ABOUT THIS EXERCISE:
Apart from the pictures, every entry below should be repeated exactly.

Stored data entries:
=======

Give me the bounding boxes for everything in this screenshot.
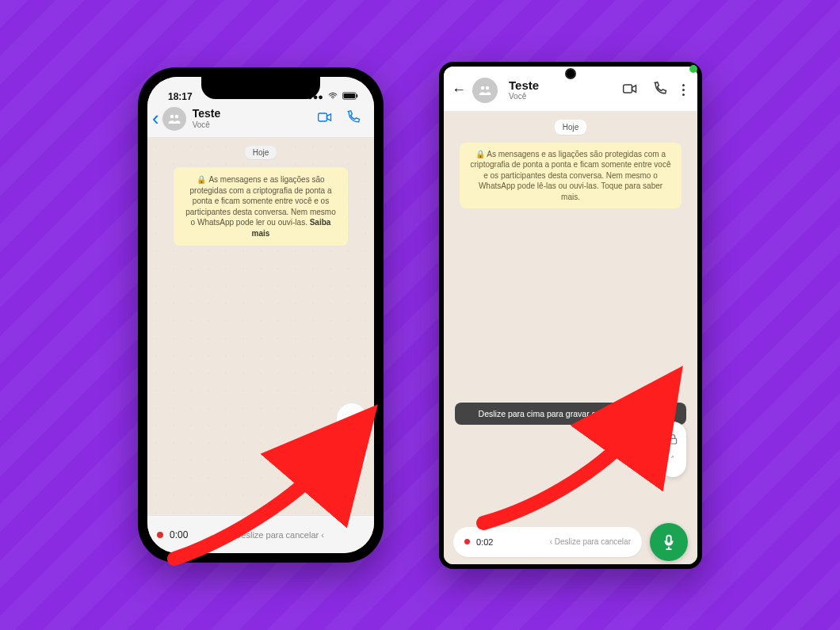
encryption-text: As mensagens e as ligações são protegida… bbox=[471, 150, 671, 201]
ios-header-actions bbox=[317, 109, 366, 128]
date-separator: Hoje bbox=[555, 120, 587, 135]
slide-to-cancel-hint[interactable]: ‹ Deslize para cancelar bbox=[499, 537, 631, 546]
recording-timer: 0:00 bbox=[170, 529, 188, 540]
mic-in-use-indicator-icon bbox=[689, 65, 697, 73]
android-device-frame: ← Teste Você Hoje bbox=[439, 62, 702, 569]
chevron-left-icon: ‹ bbox=[321, 530, 324, 540]
chat-title-block[interactable]: Teste Você bbox=[193, 108, 317, 128]
chat-subtitle: Você bbox=[509, 92, 617, 101]
lock-icon: 🔒 bbox=[197, 175, 206, 184]
android-header-actions bbox=[622, 81, 689, 100]
chat-avatar[interactable] bbox=[162, 107, 186, 131]
ios-chat-area: Hoje 🔒As mensagens e as ligações são pro… bbox=[147, 138, 374, 515]
more-options-button[interactable] bbox=[682, 84, 685, 96]
lock-icon bbox=[345, 416, 359, 430]
android-camera-punchhole bbox=[567, 70, 575, 78]
iphone-notch bbox=[201, 77, 320, 99]
encryption-notice[interactable]: 🔒As mensagens e as ligações são protegid… bbox=[174, 167, 348, 246]
recording-input-field[interactable]: 0:02 ‹ Deslize para cancelar bbox=[453, 527, 642, 557]
ios-recording-bar: 0:00 Deslize para cancelar ‹ bbox=[147, 515, 374, 553]
back-button[interactable]: ← bbox=[450, 82, 468, 98]
group-icon bbox=[478, 83, 492, 97]
microphone-record-button[interactable] bbox=[650, 523, 688, 561]
back-button[interactable]: ‹ bbox=[152, 106, 162, 131]
ios-status-time: 18:17 bbox=[168, 91, 193, 102]
iphone-device-frame: 18:17 ●●● ‹ Teste Você bbox=[138, 67, 384, 563]
chevron-up-icon: ˄ bbox=[670, 455, 675, 465]
video-call-button[interactable] bbox=[622, 81, 638, 100]
microphone-icon bbox=[660, 533, 678, 551]
svg-rect-1 bbox=[344, 94, 356, 98]
group-icon bbox=[167, 112, 181, 126]
lock-icon: 🔒 bbox=[475, 150, 487, 158]
chat-title-block[interactable]: Teste Você bbox=[509, 79, 617, 101]
swipe-up-lock-pill[interactable]: ˄ bbox=[659, 422, 686, 477]
svg-rect-4 bbox=[348, 422, 357, 429]
lock-icon bbox=[666, 433, 679, 445]
recording-timer: 0:02 bbox=[476, 537, 493, 547]
android-chat-area: Hoje 🔒 As mensagens e as ligações são pr… bbox=[444, 112, 697, 520]
swipe-up-lock-pill[interactable]: ˄ bbox=[336, 403, 368, 471]
slide-to-cancel-hint[interactable]: Deslize para cancelar ‹ bbox=[194, 530, 365, 540]
svg-rect-6 bbox=[669, 438, 676, 444]
wifi-icon bbox=[328, 91, 338, 102]
voice-call-button[interactable] bbox=[652, 81, 668, 100]
android-screen: ← Teste Você Hoje bbox=[444, 67, 697, 564]
date-separator: Hoje bbox=[245, 146, 277, 159]
svg-rect-5 bbox=[624, 85, 632, 93]
recording-indicator-icon bbox=[157, 532, 163, 538]
encryption-notice[interactable]: 🔒 As mensagens e as ligações são protegi… bbox=[460, 143, 682, 209]
hands-free-tooltip: Deslize para cima para gravar com as mão… bbox=[455, 403, 686, 425]
video-call-button[interactable] bbox=[317, 109, 333, 128]
chat-avatar[interactable] bbox=[472, 78, 498, 103]
android-recording-bar: 0:02 ‹ Deslize para cancelar bbox=[444, 520, 697, 564]
recording-indicator-icon bbox=[464, 539, 470, 544]
chevron-up-icon: ˄ bbox=[349, 447, 354, 458]
iphone-screen: 18:17 ●●● ‹ Teste Você bbox=[147, 77, 374, 553]
chat-subtitle: Você bbox=[193, 120, 317, 129]
chat-title: Teste bbox=[509, 79, 617, 93]
battery-icon bbox=[342, 92, 358, 101]
voice-call-button[interactable] bbox=[346, 109, 361, 128]
svg-rect-3 bbox=[319, 113, 327, 121]
ios-chat-header: ‹ Teste Você bbox=[147, 104, 374, 138]
chat-title: Teste bbox=[193, 108, 317, 120]
svg-rect-2 bbox=[357, 94, 358, 97]
tooltip-text: Deslize para cima para gravar com as mão… bbox=[479, 409, 663, 418]
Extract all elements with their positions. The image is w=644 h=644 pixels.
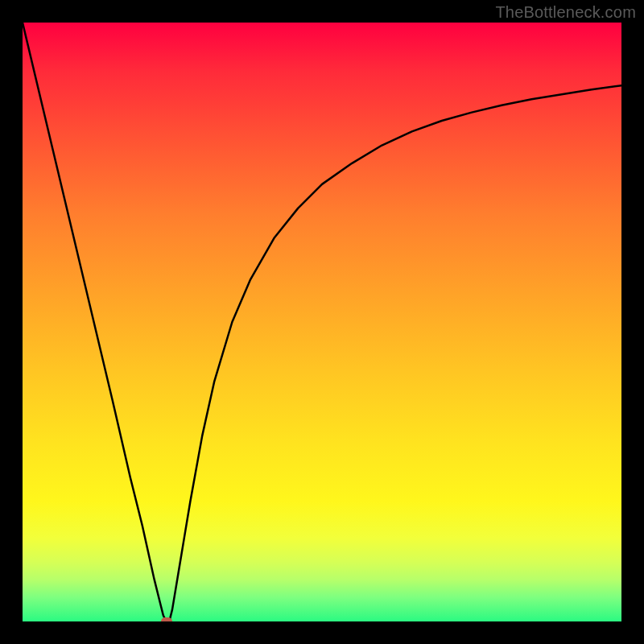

=======

WRITTEN ANSWER:
Give me the bounding boxes for everything in this screenshot.
encryption-text: As mensagens e as ligações são protegida… bbox=[471, 150, 671, 201]
ios-header-actions bbox=[317, 109, 366, 128]
date-separator: Hoje bbox=[555, 120, 587, 135]
slide-to-cancel-hint[interactable]: ‹ Deslize para cancelar bbox=[499, 537, 631, 546]
recording-timer: 0:00 bbox=[170, 529, 188, 540]
mic-in-use-indicator-icon bbox=[689, 65, 697, 73]
android-device-frame: ← Teste Você Hoje bbox=[439, 62, 702, 569]
chevron-left-icon: ‹ bbox=[321, 530, 324, 540]
chat-title-block[interactable]: Teste Você bbox=[193, 108, 317, 128]
chat-subtitle: Você bbox=[509, 92, 617, 101]
lock-icon: 🔒 bbox=[197, 175, 206, 184]
android-header-actions bbox=[622, 81, 689, 100]
chat-avatar[interactable] bbox=[162, 107, 186, 131]
ios-chat-area: Hoje 🔒As mensagens e as ligações são pro… bbox=[147, 138, 374, 515]
more-options-button[interactable] bbox=[682, 84, 685, 96]
lock-icon bbox=[345, 416, 359, 430]
android-camera-punchhole bbox=[567, 70, 575, 78]
iphone-notch bbox=[201, 77, 320, 99]
encryption-notice[interactable]: 🔒As mensagens e as ligações são protegid… bbox=[174, 167, 348, 246]
recording-input-field[interactable]: 0:02 ‹ Deslize para cancelar bbox=[453, 527, 642, 557]
ios-recording-bar: 0:00 Deslize para cancelar ‹ bbox=[147, 515, 374, 553]
back-button[interactable]: ← bbox=[450, 82, 468, 98]
group-icon bbox=[478, 83, 492, 97]
microphone-record-button[interactable] bbox=[650, 523, 688, 561]
back-button[interactable]: ‹ bbox=[152, 106, 162, 131]
ios-status-time: 18:17 bbox=[168, 91, 193, 102]
iphone-device-frame: 18:17 ●●● ‹ Teste Você bbox=[138, 67, 384, 563]
chevron-up-icon: ˄ bbox=[670, 455, 675, 465]
video-call-button[interactable] bbox=[622, 81, 638, 100]
microphone-icon bbox=[660, 533, 678, 551]
svg-rect-1 bbox=[344, 94, 356, 98]
group-icon bbox=[167, 112, 181, 126]
lock-icon: 🔒 bbox=[475, 150, 487, 158]
chat-title-block[interactable]: Teste Você bbox=[509, 79, 617, 101]
swipe-up-lock-pill[interactable]: ˄ bbox=[659, 422, 686, 477]
svg-rect-4 bbox=[348, 422, 357, 429]
lock-icon bbox=[666, 433, 679, 445]
recording-timer: 0:02 bbox=[476, 537, 493, 547]
android-chat-area: Hoje 🔒 As mensagens e as ligações são pr… bbox=[444, 112, 697, 520]
swipe-up-lock-pill[interactable]: ˄ bbox=[336, 403, 368, 471]
slide-to-cancel-hint[interactable]: Deslize para cancelar ‹ bbox=[194, 530, 365, 540]
svg-rect-6 bbox=[669, 438, 676, 444]
wifi-icon bbox=[328, 91, 338, 102]
voice-call-button[interactable] bbox=[652, 81, 668, 100]
android-screen: ← Teste Você Hoje bbox=[444, 67, 697, 564]
date-separator: Hoje bbox=[245, 146, 277, 159]
svg-rect-5 bbox=[624, 85, 632, 93]
recording-indicator-icon bbox=[157, 532, 163, 538]
encryption-notice[interactable]: 🔒 As mensagens e as ligações são protegi… bbox=[460, 143, 682, 209]
hands-free-tooltip: Deslize para cima para gravar com as mão… bbox=[455, 403, 686, 425]
video-call-button[interactable] bbox=[317, 109, 333, 128]
chat-avatar[interactable] bbox=[472, 78, 498, 103]
android-recording-bar: 0:02 ‹ Deslize para cancelar bbox=[444, 520, 697, 564]
recording-indicator-icon bbox=[464, 539, 470, 544]
chevron-up-icon: ˄ bbox=[349, 447, 354, 458]
iphone-screen: 18:17 ●●● ‹ Teste Você bbox=[147, 77, 374, 553]
chat-subtitle: Você bbox=[193, 120, 317, 129]
chat-title: Teste bbox=[509, 79, 617, 93]
battery-icon bbox=[342, 92, 358, 101]
voice-call-button[interactable] bbox=[346, 109, 361, 128]
svg-rect-3 bbox=[319, 113, 327, 121]
ios-chat-header: ‹ Teste Você bbox=[147, 104, 374, 138]
chat-title: Teste bbox=[193, 108, 317, 120]
svg-rect-2 bbox=[357, 94, 358, 97]
tooltip-text: Deslize para cima para gravar com as mão… bbox=[479, 409, 663, 418]
Extract all elements with their positions. The image is w=644 h=644 pixels.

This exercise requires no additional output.